Francisco Xavier de Sousa Filho*

A ação rescisória não existe, com a boa, digna e íntegra justiça, na correta aplicação da lei e norma constitucional na decisão rescindenda – já se disse. Até por ser o Direito uma ciência exata, na exata compreensão e interpretação da norma saudável, plausível ou razoável – se reafirma. E se consagrada na jurisprudência uniforme dos tribunais.

Na verdade, os poderosos e os governos, já não cansados perdedores de tantos recursos, para desfazer a justiça eficaz, buscam por meios espúrios o caminho desonesto da ação rescisória. Mas, de acordo com os incisos do artigo 485, do CPC, a rescisória só se sustenta na decisão contaminada com a eiva da ilicitude.
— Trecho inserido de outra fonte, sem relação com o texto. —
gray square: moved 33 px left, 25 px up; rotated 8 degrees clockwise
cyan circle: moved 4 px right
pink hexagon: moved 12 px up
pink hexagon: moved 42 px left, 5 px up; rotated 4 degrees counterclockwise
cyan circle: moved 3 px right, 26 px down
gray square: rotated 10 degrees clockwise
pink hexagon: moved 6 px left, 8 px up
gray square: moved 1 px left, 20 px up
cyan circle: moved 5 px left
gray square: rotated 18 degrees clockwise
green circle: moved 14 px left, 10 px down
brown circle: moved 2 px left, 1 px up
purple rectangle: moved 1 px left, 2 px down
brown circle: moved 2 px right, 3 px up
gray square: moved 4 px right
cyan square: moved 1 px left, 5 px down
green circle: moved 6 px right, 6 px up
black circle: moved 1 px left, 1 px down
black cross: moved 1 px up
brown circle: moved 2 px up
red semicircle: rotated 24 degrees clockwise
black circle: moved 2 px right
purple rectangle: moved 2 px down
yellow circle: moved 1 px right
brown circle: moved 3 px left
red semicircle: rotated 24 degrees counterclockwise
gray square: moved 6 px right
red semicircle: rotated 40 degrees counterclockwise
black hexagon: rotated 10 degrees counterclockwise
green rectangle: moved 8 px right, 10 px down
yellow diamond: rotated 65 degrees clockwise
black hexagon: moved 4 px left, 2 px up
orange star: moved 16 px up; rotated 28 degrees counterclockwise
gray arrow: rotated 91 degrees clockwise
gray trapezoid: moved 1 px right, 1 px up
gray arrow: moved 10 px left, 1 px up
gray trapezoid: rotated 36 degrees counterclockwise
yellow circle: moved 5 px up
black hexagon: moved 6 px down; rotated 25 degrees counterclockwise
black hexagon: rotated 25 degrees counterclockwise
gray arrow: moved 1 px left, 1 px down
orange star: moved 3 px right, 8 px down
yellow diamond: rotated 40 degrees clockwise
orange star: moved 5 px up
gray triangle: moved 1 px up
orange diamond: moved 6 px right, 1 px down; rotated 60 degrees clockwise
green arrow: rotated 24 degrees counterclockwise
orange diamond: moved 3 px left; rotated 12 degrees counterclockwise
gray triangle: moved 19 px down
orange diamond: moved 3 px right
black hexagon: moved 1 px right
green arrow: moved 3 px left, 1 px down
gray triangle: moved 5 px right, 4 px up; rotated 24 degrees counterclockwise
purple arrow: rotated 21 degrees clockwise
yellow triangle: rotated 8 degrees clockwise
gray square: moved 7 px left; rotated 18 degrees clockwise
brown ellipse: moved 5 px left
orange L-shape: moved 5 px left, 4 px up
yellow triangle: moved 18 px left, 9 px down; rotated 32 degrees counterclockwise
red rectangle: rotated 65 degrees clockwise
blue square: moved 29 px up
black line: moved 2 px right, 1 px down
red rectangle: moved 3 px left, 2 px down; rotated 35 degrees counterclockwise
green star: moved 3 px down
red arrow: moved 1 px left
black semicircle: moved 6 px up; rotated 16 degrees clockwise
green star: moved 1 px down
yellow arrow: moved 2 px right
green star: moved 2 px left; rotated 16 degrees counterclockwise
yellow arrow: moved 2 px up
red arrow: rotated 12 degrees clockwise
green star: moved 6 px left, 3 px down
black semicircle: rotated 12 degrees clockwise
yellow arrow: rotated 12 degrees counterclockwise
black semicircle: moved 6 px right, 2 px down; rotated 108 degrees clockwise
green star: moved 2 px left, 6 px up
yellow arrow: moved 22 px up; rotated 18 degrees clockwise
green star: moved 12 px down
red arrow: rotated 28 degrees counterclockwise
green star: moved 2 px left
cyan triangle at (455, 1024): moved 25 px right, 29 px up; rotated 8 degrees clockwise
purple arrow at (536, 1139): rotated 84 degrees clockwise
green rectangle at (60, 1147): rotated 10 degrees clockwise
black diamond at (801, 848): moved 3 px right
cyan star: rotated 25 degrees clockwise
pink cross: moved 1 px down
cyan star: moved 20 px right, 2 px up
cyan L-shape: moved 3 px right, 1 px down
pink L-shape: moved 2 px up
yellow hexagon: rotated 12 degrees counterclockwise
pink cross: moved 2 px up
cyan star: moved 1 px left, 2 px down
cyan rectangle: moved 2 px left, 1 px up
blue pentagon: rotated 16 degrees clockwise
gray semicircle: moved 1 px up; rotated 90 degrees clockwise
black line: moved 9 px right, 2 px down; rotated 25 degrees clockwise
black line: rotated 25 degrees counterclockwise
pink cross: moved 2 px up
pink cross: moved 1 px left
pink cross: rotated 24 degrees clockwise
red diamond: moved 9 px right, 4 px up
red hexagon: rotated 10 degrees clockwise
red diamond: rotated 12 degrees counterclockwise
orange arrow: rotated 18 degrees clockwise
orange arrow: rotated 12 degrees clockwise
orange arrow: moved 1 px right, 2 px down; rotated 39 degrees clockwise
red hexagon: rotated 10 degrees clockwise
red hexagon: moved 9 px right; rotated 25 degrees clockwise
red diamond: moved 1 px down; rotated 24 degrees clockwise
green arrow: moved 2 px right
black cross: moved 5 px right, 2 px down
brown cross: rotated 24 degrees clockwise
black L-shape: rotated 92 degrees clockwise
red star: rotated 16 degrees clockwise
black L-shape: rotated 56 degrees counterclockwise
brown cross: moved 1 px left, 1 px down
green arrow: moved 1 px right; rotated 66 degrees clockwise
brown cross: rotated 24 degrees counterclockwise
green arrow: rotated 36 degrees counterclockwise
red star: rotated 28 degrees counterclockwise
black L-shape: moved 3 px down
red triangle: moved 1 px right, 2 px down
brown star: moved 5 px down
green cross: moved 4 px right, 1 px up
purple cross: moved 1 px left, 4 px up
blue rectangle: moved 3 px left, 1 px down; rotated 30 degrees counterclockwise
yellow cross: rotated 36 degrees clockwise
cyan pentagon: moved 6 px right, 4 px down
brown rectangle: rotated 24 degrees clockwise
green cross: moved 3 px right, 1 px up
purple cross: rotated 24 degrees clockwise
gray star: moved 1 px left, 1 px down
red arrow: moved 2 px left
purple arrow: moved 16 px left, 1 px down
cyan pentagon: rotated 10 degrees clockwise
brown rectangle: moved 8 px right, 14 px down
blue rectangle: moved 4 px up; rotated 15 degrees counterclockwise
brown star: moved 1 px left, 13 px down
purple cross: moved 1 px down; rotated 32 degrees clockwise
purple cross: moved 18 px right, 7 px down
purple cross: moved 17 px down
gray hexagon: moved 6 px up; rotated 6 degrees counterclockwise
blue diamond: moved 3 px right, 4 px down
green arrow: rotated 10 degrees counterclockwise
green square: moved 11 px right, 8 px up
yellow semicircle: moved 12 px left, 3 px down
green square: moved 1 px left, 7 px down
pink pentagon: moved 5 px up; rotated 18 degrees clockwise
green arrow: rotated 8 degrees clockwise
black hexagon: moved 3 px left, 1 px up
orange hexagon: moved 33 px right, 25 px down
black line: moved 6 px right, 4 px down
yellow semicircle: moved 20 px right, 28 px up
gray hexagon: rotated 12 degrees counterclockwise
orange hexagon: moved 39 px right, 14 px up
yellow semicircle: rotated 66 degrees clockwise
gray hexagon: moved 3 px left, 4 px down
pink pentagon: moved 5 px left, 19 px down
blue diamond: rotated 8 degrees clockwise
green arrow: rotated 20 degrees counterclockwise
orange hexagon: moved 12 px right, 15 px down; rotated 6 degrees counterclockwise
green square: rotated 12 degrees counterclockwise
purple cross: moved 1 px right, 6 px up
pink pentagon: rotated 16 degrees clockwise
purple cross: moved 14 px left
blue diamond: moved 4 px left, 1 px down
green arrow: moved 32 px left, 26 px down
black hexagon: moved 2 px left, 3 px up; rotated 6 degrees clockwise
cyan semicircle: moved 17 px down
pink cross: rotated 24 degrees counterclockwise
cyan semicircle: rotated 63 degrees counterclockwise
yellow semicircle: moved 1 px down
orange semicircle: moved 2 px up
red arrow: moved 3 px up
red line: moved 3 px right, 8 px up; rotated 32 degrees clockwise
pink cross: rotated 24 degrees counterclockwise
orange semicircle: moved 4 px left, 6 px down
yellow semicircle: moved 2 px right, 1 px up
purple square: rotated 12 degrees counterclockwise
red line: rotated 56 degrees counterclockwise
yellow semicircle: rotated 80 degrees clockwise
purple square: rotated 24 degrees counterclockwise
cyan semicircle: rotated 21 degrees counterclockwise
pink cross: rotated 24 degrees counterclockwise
O legislador pelo visto cortou pela raiz as intenções do autor rescisório em pretender o sucesso da ação, com malandragens processuais, em rescindir a decisão de mérito transitada em julgado, que nenhum julgador irá admitir a maracutaia para a procedência da ação. A primeira investida reside em propor a ação rescisória no tribunal regional ou estadual, embora o Supremo Tribunal Federal, STF, tenha prolatada a decisão final. A intenção embusteira do autor: protelar sempre o cumprimento da decisão judicial transitada em julgada.

Pois bem. Promovida a rescisória no tribunal estadual e passados os dois anos, a decadência se fortalece para a decretação, até de oficio, se não requerida pela parte, quando da competência suprema. Até por não possuir autoridade jurisdicional em desfazer a decisão da Suprema Corte o tribunal “a quo”, mesmo ao haver negado seguimento do agravo inadmissivo do recurso extraordinário. Por quê?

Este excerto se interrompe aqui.